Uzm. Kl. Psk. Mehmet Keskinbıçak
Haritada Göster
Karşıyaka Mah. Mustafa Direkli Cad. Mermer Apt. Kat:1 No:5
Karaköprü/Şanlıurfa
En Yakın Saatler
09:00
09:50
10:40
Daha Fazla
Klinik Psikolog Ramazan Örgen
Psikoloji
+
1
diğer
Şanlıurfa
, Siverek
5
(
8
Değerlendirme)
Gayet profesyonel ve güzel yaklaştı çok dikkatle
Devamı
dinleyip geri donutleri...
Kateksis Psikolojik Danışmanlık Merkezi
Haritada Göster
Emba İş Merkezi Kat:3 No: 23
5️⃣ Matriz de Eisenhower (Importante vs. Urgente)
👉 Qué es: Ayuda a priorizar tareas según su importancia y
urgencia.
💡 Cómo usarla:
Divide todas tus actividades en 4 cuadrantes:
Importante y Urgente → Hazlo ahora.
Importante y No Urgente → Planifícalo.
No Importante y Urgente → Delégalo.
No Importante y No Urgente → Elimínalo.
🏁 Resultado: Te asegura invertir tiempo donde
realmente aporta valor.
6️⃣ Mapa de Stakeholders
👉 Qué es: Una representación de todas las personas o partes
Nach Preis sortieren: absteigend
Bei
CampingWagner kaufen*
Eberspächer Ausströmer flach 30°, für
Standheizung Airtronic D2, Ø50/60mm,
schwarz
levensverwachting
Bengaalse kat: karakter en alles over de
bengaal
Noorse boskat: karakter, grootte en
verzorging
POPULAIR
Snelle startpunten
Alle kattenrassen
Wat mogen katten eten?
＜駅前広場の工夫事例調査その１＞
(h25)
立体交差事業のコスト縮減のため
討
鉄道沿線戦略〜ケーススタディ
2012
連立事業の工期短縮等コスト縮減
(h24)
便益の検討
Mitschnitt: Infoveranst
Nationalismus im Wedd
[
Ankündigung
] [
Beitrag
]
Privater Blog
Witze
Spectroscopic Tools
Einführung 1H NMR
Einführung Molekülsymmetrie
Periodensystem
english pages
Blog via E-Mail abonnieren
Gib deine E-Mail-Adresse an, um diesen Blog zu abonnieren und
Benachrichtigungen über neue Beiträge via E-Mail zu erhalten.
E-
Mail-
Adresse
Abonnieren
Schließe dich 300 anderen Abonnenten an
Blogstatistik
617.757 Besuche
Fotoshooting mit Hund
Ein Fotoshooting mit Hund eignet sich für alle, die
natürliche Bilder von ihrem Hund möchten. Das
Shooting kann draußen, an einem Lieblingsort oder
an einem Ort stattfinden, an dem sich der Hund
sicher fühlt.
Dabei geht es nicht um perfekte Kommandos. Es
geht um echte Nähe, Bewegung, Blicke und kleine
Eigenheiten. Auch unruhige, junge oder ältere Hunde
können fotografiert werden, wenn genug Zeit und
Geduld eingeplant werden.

### Exercise description
When you retype the data above, start at its first line, stop after the line containing "5️⃣ Matriz de", and leave out everything else.

### Output below
Uzm. Kl. Psk. Mehmet Keskinbıçak
Haritada Göster
Karşıyaka Mah. Mustafa Direkli Cad. Mermer Apt. Kat:1 No:5
Karaköprü/Şanlıurfa
En Yakın Saatler
09:00
09:50
10:40
Daha Fazla
Klinik Psikolog Ramazan Örgen
Psikoloji
+
1
diğer
Şanlıurfa
, Siverek
5
(
8
Değerlendirme)
Gayet profesyonel ve güzel yaklaştı çok dikkatle
Devamı
dinleyip geri donutleri...
Kateksis Psikolojik Danışmanlık Merkezi
Haritada Göster
Emba İş Merkezi Kat:3 No: 23
5️⃣ Matriz de Eisenhower (Importante vs. Urgente)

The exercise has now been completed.